Great Powers' fear of Serbia and Greece taking the spoils
When Edith Durham first encountered Albania, national feelings in this country were just awakening. Austrian Professor of Jewish origin, Norbert Jokl, had collected Albanian words in a dictionary at that time and compiled a grammar; this convinced literate Albanians that they could indeed be a nation. After much debate, the Latin alphabet was chosen and given preference over Greek or Arabic script. Albanian books were first printed; folk stories, heroic folk songs, historical legends, and poetry were recorded. Albanian schools were opened, often hidden in remote areas. Although Turkish rule was relatively easy, many Albanians were content to work for the Ottoman Turks, either as soldiers or administrators. When the Young Turks attempted to revive the Ottoman Empire just before the outbreak of World War I, their harsh repressions had the opposite effect: it led to national awakening, rebellions, and uprisings aimed at liberating the country from Ottoman rule. The large Albanian diaspora enthusiastically supported the rebels.
The British desired Albanian independence and created it in 1912, claiming that it was a matter of "national survival" when it seemed that Albania's neighbors - Greece and Serbia - might use their victories and the expulsion of the Ottoman Turks from Europe to divide the spoils. Of course, this did not suit the great powers who feared a new Balkan war that would jeopardize their interests in Turkey; thus, they created Albania as a separate state in 1913.
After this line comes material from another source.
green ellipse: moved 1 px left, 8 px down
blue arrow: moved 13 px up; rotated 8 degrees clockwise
Its borders were drawn by an international commission whose work was accompanied by the objections of Serbs and Greeks.
In November 1912, after the outbreak of the First Balkan War, "The New York Times" turned to Crane for his opinion on the situation in the Balkans as the "greatest US authority on that part of the world" and regarding independence for Macedonia and Albania. Crane spoke about Bulgaria, Serbia, and Albania.
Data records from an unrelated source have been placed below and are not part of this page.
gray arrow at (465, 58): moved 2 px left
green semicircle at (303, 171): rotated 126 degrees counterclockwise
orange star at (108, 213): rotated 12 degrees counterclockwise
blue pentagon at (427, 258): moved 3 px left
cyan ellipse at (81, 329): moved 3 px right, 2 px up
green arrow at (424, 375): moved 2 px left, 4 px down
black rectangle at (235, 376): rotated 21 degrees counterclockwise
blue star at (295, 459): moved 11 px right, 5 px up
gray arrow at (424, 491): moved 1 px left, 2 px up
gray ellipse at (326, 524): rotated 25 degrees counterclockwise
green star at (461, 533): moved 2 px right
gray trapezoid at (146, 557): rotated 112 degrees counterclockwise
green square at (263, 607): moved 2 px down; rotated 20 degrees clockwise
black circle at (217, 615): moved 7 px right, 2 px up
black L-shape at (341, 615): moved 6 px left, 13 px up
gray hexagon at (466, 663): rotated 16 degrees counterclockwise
Crane took a pro-Bulgarian stance in this matter but also supported Serbian interests. He first recalled the time of the Treaty of San Stefano when two US anthropologists were sent to Bulgaria to prepare the determination of the borders of "Greater Bulgaria" "on an ethnological, not geographical basis". This included "the greater part of Macedonia".
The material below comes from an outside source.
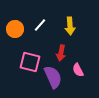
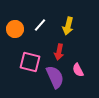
yellow arrow: moved 2 px left; rotated 18 degrees clockwise
red arrow: moved 2 px left, 1 px up
purple semicircle: moved 2 px right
This proposal went to the Congress of Berlin, but due to the "desire of the so-called Great Powers, only the northern part, one-third, gained freedom, while the rest, Eastern Rumelia and Macedonia, were returned to Turkey". Crane emphasized that if the "proposal for an enlarged Bulgaria had been accepted, all massacres in the previous 34 years would have been avoided, and lasting peace would have reigned in the Balkans".
After the uprising in Eastern Rumelia and its accession to Bulgaria, which doubled the country's territory, only Macedonia remained in Turkey, "where perhaps the purest Bulgarians live". Crane noted that "Macedonian Bulgarians" had always played a "significant role in the Bulgarian Government".
Crane stressed that the "Young Turks" in Macedonia were worse in every respect than the "old Turks", spreading violence and terror throughout the country.
Crane compared Bulgaria's rise to Japan
Bulgaria's ascent since 1878 was as magnificent as Japan's. Breaking free from 500 years of rule under one of the greatest tyrannies in the world, Bulgaria became a first-class young republic, surrounded by powerful neighbors who did not want its success and obstructed it at every turn. However, Bulgarians fully justified their experiment in independence. They are excellent traders, among the best in the business, good soldiers, diplomats, and administrators. They have universal education, and their views are entirely American", Crane concluded.
He supported this by stating that "practically all the men who lead Bulgaria come from Roberts College", and their wives "always graduate from the American College for Girls in Constantinople". All of them speak English with an American accent. Their houses, their clothing, and their libraries are American. They can directly integrate into American society, and no one would suspect they are not Americans. There is nowhere a more distinguished people", Crane concluded.
Regarding Serbia, Crane considered Austria's attitude towards it.
"Serbia is right in the center of the Balkans, cut off from the Adriatic and from Austria, and economically dependent on Austria. Austria keeps Serbia in absolute submission, and when it wants to show any pressure, it boycotts Serbian products. This is, of course, an unsustainable position. Therefore, for Serbia, it is a matter of life and death to gain a port so that its territory can access the Mediterranean for the export of its meat products. It is unconvincing that the major European powers can enter a great war to help Austria prevent Serbia from gaining economic independence", Crane said.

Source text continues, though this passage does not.